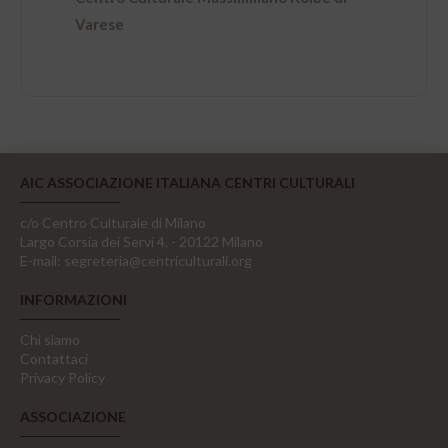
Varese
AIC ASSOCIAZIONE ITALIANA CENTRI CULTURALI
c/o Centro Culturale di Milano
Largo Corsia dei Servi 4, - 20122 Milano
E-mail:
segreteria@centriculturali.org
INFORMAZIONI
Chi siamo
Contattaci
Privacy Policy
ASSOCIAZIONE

* * *

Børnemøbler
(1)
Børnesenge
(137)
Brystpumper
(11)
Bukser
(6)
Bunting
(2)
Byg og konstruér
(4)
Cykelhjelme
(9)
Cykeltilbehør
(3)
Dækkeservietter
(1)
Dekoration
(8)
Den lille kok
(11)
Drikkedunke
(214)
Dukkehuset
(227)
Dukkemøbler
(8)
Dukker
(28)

* * *

● Assigned task: Locate the word "ASSOCIAZIONE" in the records above, and return each line that has it.

● Solution:
AIC ASSOCIAZIONE ITALIANA CENTRI CULTURALI
ASSOCIAZIONE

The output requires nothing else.